O que vai tocar as pessoas, segundo o coreógrafo, não é a beleza, no sentido da precisão. “O movimento pode ser feito de milhões de formas: brusco, cortado etc. Mas é a escolha da dinâmica correta para aquele tema musical ou para aquela ideia que vai fazer com que o público se emocione. E quando isso acontece é muito legal”, ressalta.

E acontece por uma combinação única de todos os elementos que compõem o espetáculo. “O que se vê na cena é resultado de uma decantação de ideias que perpassam todas as áreas do grupo, da produção à criação”, afirma Bogéa. Paulo é quem coordena esse arremate. “Minha função maior é conceituar a obra, dar um título e conseguir uma unidade entre todas as áreas: coreografia, música, figurino e cenário. E daí vem o espetáculo”, diz.

É desse processo que Paulo mais gosta. “Eu tenho quase o dever de entender por onde o processo criativo do Rodrigo está indo. Ele não tem uma ideia pressuposta, mas é claro que algum sentido a obra tem. Para mim, o mais custoso é conseguir ver nesse processo um conceito que reúna tudo para dar um direcionamento”, afirma o diretor artístico. A partir da multiplicidade de elementos, torna-se possível filtrar a estética própria do Corpo: “Minha maneira de trabalhar é enxugar, dar limpeza à parte visual, não atrapalhar com efeitos especiais”, diz Paulo. A experiência proporcionada pelo equilíbrio de todos esses elementos – música, dança, luz, cenário, figurino – “desafia a ideia do que é ser brasileiro, sem exotismo ou caricatura, transformando certas matérias brutas do Brasil em dança”, aponta Bogéa.

“Hoje nem penso nisso, em criar uma dança brasileira; ela já está incorporada inclusive no corpo dos bailarinos. A brasilidade e a universalidade estão na dança”, afirma Rodrigo. Ou, como disse o poeta e teórico modernista Mário de Andrade em uma carta ao compositor Camargo Guarnieri, em 1934, lembrada por Bogéa: “O papel do artista criador não é figurar uma nacionalidade, mas transfigurá-la”.
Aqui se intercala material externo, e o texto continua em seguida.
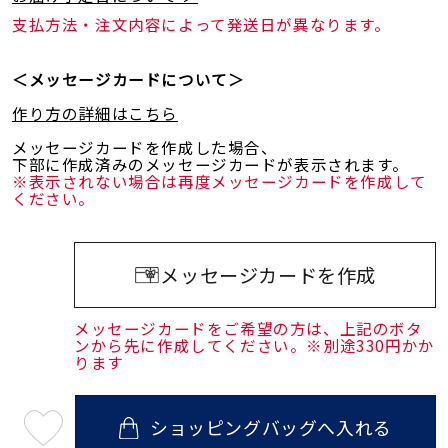
支払方法・注文内容によって発送日が異なります。
＜メッセージカードについて＞
作り方の詳細はこちら
メッセージカードを作成した場合、
下部に作成済みのメッセージカードが表示されます。
※表示されない場合は再度メッセージカードを作成して
ください。
メッセージカードを作成
メッセージカードをご希望の方は、上記のボタ
ンから先に作成してください。※別途330円かか
ります
ショッピングバッグへ入れる
最
短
Iara Biederman é jornalista, autora do blog Deu Baile e colaboradora da Folha de S.Paulo. No mesmo jornal, foi repórter de cultura, com ênfase em dança e teatro. Formada em jornalismo pela PUC/SP, especializou-se em história da arte e análise crítica do jornalismo na Universidade George Washington, Estados Unidos, e na Universidade de Cardiff, Reino Unido.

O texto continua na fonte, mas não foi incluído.